Mi girai a guardarlo, mentre lasciava la stanza con un sorriso giocoso sulle labbra e uno sguardo carico di promesse. Sapevo già che fine avrebbe fatto quel ghiaccio. Ci avrebbe giocato, e mi avrebbe eccitata al punto da farmi dimenticare il dolore sostituendolo con tanto piacere, un piacere quasi estenuante. Solo che poi mi sarei dovuta far ospitare da un eschimese e restare seduta sul pavimento del suo igloo per almeno una settimana.

Mi sollevai a sedere e mi guardai attorno, combattuta. No, non potevo partecipare a un altro round di sesso sfrenato, nella maniera più assoluta.  Mi conveniva chiudermi in bagno prima che tornasse con qualche giochetto erotico improvvisato.

Poi, per fortuna, la suoneria del suo cellulare riempì la stanza, proprio mentre appariva sulla porta.

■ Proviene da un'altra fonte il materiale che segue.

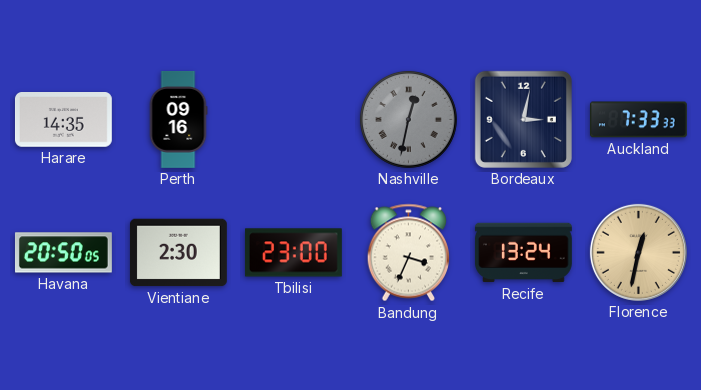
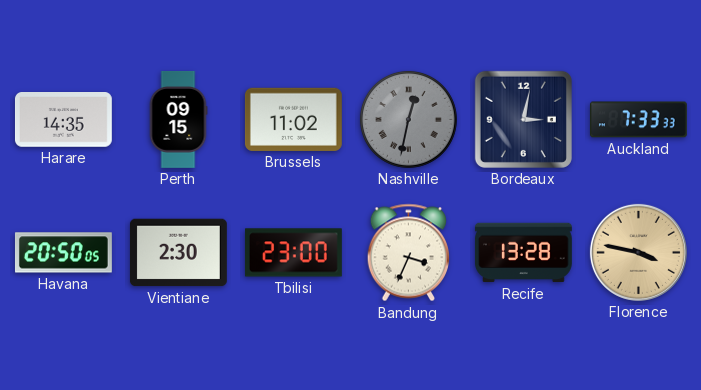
Perth: 09:16 -> 09:15
Brussels: none -> 11:02
Recife: 13:24 -> 13:28
Florence: 12:32 -> 3:47
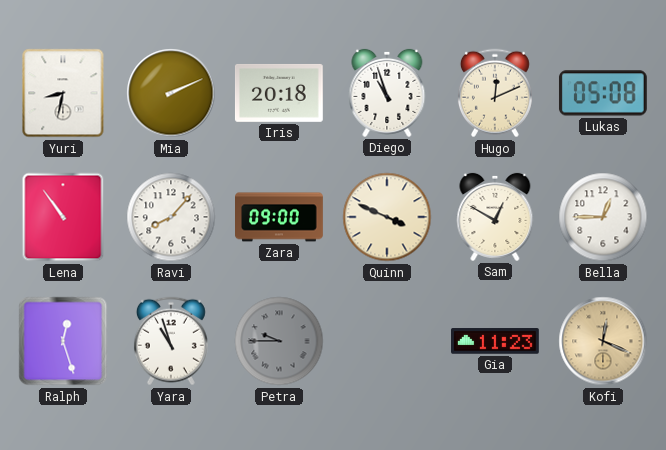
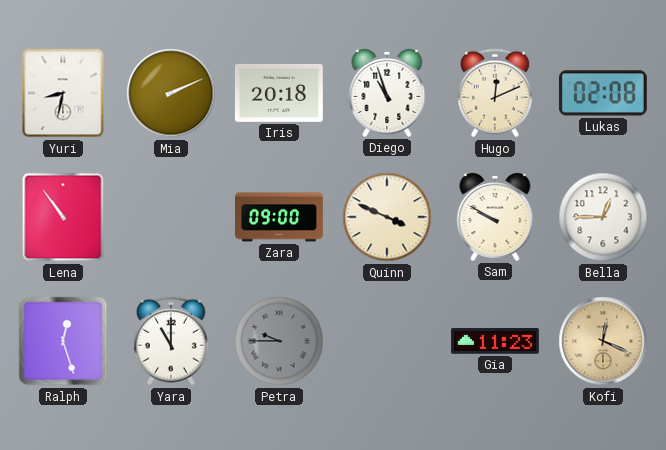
Lukas: 05:08 -> 02:08
Ravi: 8:07 -> none
Sam: 12:50 -> 9:50
Yara: 10:57 -> 11:00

Si avvicinò al comodino e fissò il display.

Lo guardai incuriosita. «Che fai? Non rispondi?»

Sollevò le sopracciglia e fece una smorfia rassegnata. «È quel rompipalle di Claudio.»

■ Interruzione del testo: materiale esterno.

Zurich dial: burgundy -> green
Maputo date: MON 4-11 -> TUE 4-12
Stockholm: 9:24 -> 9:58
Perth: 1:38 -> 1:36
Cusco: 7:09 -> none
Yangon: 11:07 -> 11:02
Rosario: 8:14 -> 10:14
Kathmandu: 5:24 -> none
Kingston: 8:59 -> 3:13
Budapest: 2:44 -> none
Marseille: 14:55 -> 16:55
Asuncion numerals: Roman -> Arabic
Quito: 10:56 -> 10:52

Sembrava seccato, ma ero certa che in fondo in fondo gli facesse piacere sentirlo. Da quando aveva mandato a monte il matrimonio con Corinne ed era venuto a prendermi per portarmi a Vancouver, con la sua famiglia era in atto una sorta di guerra fredda. Sua madre, che ormai rifiutavo di chiamare zia, dato l’odio che manifestava apertamente nei miei confronti, faceva da intermediario diplomatico inviato a sondare il terreno e a forzare il ravvedimento del figlio, irretito da quella troietta, ma ogni volta falliva miseramente. A onor del vero, solo tra Luca e i suoi genitori c’era aperta discordia. Sua sorella Giulia, in tutta quella storia non c’era voluta entrare. Solo una volta sua madre l’aveva costretta a chiamare il fratello per tentare di farlo rinsavire, ma Luca l’aveva mandata a quel paese, intimandole di starne fuori. E Giulia aveva imparato la lezione perfettamente, ne stava fuori e neppure lo chiamava. L’unico ancora dalla nostra parte era Claudio, che si guardava bene dal manifestarlo pubblicamente, altrimenti i genitori avrebbero disconosciuto anche lui. 

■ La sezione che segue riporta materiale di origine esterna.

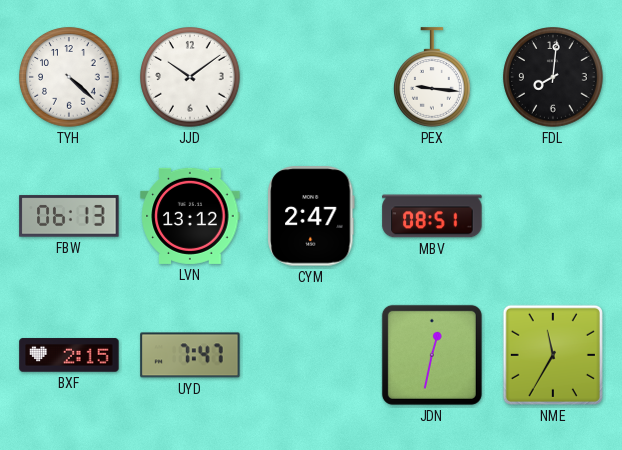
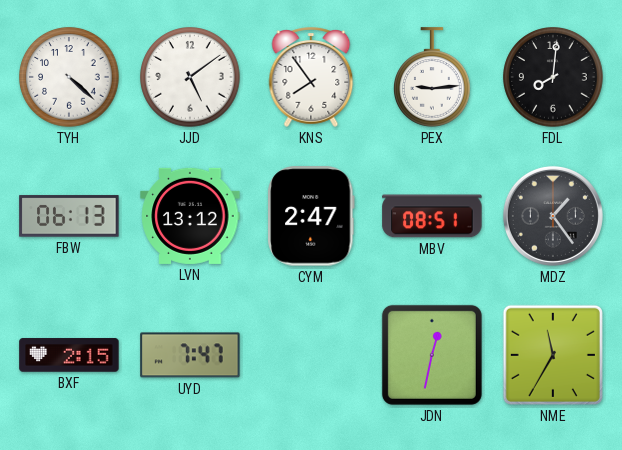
JJD: 10:09 -> 5:09
KNS: none -> 7:54
PEX: 9:16 -> 9:14
MDZ: none -> 1:24
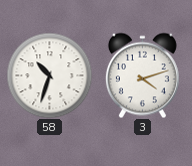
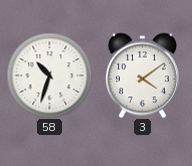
3: 4:12 -> 4:09
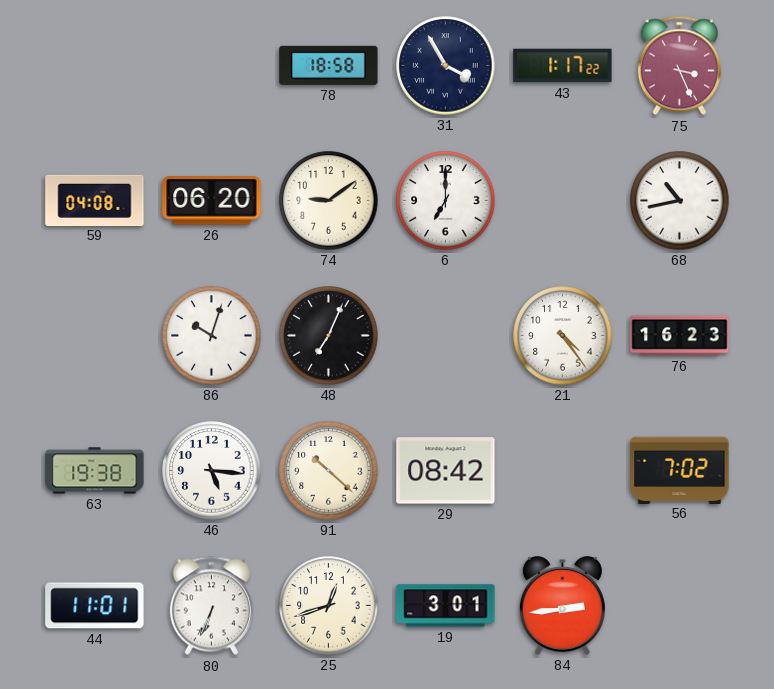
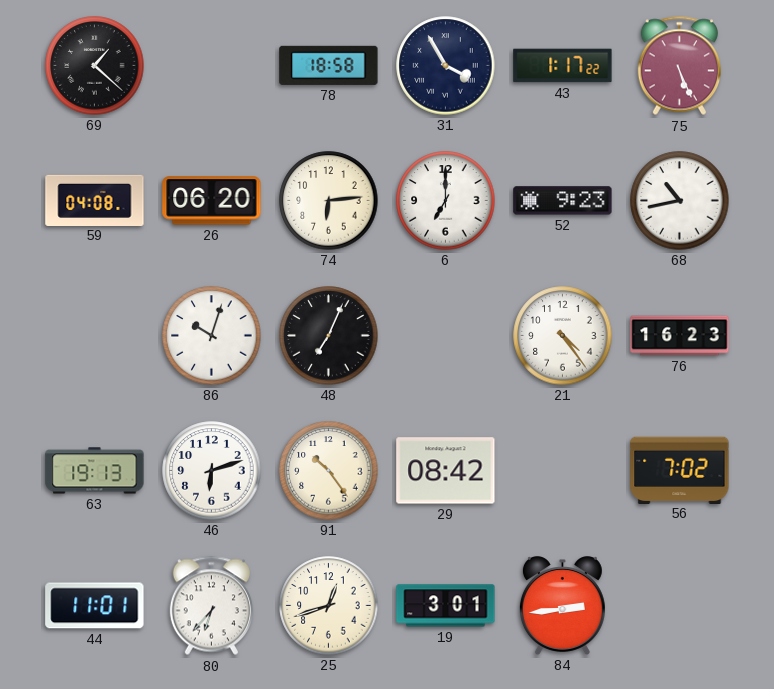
69: none -> 1:22
75: 3:26 -> 5:26
74: 9:09 -> 6:14
52: none -> 9:23
63: 19:38 -> 19:13
46: 5:16 -> 6:12
91: 10:22 -> 10:24
80: 6:34 -> 6:37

«Rompipalle, che c’è? Mi hai disturbato nel bel mezzo di una sessione di sesso hard con tua cugina.»

Ma che svergognato! Gli lanciai addosso un cuscino. Lui lo parò con una mano, rilanciandomelo, poi uscì sul terrazzo col telefono all’orecchio.

Mi sedetti sul letto a osservarlo, l’asciugamano attorno ai fianchi, la schiena ancora ricoperta di goccioline che scivolavano sui muscoli tesi, i capelli bagnati… Dio, non mi sarei mai stancata di quell’uomo. Mai.